New York – Do you give your sweet tooth “going into the hall” after a day of good behavior? A new survey finds that many Americans believe that eating healthy food during the day gives them permission to binge on unhealthy foods at night.
A recent survey of 2,004 US residents indicates that the average person binges on unhealthy food three nights a week. Six in 10 (62%) feel they always sacrifice more taste than nutritional value when it comes to healthy snacks.
Others go with the flow and wait until their cravings start to set in. 41 percent say their cravings start in the middle of the afternoon, while 19 percent will typically seek a treat after dinner. Aside from eating other meals, snacks are essential for 83 percent of people who admit to eating at least two meals a day.
Americans are constantly chewing
Conducted by OnePoll on behalf of Lundberg Family Farms, the survey also showed that 69 percent would prefer snacking throughout the day rather than eating full, hearty meals. Another 65 percent feel guilty about eating throughout the day.
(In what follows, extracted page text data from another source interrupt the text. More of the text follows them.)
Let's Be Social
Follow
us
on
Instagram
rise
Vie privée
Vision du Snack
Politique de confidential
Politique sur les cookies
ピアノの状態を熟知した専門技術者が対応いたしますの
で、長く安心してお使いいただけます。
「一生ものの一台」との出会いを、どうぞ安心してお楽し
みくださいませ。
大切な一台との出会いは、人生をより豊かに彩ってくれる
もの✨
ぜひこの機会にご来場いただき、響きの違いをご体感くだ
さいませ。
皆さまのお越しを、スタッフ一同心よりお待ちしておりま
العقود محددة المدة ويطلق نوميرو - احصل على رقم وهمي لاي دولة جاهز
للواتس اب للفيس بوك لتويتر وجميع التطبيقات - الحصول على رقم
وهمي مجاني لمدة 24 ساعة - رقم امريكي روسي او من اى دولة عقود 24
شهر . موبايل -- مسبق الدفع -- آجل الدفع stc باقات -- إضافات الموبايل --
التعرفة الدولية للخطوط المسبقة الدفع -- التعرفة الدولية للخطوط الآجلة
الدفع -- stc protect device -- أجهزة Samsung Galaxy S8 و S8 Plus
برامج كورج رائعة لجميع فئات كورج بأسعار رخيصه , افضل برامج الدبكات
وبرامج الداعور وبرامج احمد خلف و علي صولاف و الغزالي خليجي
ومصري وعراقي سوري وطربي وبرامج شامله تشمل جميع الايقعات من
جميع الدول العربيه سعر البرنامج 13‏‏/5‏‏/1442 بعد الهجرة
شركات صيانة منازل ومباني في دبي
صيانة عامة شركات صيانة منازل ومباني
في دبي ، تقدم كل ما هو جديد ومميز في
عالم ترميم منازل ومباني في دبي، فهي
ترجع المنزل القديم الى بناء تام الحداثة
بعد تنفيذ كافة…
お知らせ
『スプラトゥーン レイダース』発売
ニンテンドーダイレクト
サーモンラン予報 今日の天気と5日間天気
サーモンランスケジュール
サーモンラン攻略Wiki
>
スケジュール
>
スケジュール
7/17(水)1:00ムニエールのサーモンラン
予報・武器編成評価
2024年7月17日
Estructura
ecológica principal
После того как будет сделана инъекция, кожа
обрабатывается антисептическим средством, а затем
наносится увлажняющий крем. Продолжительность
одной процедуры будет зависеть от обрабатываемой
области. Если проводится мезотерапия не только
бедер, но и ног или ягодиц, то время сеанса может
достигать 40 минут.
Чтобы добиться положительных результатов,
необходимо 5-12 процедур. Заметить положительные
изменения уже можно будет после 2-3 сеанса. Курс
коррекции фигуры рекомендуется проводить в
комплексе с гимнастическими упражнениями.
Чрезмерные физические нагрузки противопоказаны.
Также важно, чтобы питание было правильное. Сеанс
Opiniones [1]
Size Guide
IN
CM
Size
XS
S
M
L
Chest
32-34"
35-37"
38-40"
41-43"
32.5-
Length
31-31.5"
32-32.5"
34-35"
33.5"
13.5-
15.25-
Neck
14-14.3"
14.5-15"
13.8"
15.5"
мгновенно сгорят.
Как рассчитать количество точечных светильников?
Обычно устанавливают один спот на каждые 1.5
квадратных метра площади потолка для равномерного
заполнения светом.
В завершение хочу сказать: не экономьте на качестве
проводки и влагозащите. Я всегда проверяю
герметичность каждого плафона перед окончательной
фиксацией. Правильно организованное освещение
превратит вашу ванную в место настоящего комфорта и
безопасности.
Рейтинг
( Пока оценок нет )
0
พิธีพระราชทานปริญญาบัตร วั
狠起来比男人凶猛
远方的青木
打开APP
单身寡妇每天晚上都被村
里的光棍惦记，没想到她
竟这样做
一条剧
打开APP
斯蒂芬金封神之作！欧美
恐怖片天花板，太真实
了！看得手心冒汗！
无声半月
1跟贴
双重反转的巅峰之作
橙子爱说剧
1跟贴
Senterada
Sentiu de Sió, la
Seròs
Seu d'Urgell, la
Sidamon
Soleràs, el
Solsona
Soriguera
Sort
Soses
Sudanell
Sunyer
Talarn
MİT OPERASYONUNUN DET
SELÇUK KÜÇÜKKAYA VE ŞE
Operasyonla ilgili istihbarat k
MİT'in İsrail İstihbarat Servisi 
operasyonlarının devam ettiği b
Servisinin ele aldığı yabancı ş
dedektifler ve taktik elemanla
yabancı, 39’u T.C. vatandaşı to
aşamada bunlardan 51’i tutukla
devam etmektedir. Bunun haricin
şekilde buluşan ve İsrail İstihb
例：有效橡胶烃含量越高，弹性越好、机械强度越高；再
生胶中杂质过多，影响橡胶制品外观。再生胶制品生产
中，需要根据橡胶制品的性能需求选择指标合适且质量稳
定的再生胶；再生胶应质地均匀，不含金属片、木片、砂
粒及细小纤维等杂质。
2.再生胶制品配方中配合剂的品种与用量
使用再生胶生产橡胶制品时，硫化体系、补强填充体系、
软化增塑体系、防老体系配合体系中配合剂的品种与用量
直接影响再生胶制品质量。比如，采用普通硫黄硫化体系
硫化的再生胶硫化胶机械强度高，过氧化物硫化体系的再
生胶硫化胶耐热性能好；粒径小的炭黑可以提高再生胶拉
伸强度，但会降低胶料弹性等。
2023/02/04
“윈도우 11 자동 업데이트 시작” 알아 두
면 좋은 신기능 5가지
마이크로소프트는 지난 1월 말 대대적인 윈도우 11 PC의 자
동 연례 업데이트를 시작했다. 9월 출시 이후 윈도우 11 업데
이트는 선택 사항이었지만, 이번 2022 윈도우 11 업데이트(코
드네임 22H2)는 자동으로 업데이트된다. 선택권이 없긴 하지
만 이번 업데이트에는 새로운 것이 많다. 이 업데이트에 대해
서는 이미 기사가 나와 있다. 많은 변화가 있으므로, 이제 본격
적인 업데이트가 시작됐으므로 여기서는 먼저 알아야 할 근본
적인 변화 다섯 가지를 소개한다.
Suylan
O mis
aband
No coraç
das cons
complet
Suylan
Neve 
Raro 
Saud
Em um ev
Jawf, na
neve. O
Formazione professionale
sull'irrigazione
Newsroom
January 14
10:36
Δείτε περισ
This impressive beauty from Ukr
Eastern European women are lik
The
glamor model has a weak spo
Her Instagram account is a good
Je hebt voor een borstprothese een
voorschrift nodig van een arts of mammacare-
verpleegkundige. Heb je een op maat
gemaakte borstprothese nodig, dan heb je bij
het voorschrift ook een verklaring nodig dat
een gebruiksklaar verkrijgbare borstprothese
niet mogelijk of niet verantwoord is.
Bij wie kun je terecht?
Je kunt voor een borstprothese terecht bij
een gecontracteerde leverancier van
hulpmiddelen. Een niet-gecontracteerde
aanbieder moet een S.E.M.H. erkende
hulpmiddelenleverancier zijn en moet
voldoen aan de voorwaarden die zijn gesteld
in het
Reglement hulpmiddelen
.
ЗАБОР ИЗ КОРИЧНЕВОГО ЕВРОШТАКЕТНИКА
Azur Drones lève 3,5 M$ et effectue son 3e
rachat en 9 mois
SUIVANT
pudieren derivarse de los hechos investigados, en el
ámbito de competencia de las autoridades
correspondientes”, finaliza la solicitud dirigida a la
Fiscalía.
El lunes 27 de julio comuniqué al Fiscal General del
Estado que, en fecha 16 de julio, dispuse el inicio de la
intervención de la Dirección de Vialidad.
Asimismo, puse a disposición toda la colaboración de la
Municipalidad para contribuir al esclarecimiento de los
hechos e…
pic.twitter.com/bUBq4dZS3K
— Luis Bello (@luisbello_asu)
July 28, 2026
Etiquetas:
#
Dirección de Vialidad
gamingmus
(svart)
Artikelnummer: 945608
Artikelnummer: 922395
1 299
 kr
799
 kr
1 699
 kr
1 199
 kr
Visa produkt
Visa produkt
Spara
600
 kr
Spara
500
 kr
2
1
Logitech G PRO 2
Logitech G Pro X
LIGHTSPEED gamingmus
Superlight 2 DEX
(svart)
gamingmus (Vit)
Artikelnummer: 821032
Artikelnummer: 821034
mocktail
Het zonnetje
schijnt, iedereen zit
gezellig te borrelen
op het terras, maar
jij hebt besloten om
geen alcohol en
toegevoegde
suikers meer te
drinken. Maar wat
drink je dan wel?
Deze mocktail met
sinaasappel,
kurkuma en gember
Most respondents agree that nutritious snacks are better than no snacks at all (79%). However, more than half of them make a conscious choice of health treatments (56%). Three out of four say they try to make healthier choices by paying attention to nutritional facts and product health claims when shopping for snacks.
“While the data shows that Americans struggle to find healthy snacks that taste good, taste and nutrition shouldn’t be separated from one another,” Matt Slim, culinary scientist and rice expert at Lundberg Family Farms, says in a statement. “Choosing the right snack means you can see the benefits of healthy eating, such as maintaining energy and blood sugar levels throughout the day, without having to sacrifice taste.”
To add more flavor to their desserts, people incorporate cheese or maple (39%), and others enhance the natural flavors by roasting citrus fruits or adding salt to fruit (35%). Snack lovers note that snacks never go out of style because they always have snacks on hand after buying in bulk (34%).
Can’t touch this
And snack shoppers are good at hiding their meals, too. Even more than a third of respondents admitted that they hide good snacks that they do not want to share with others by placing them above cupboards (36%), while 34% keep a secret stockpile in their cupboard. When they’re in the mood to share, people are happy to share their snacks with their significant other (53%), their kids (48%), or friends (38%).
“Snacking shouldn’t be something to be ashamed of,” Slim adds. “It’s not just about feeding yourself or your family today – you can also start forming healthy habits for tomorrow. You can have your cake and eat it too by choosing snacks that nourish your taste buds and your body.”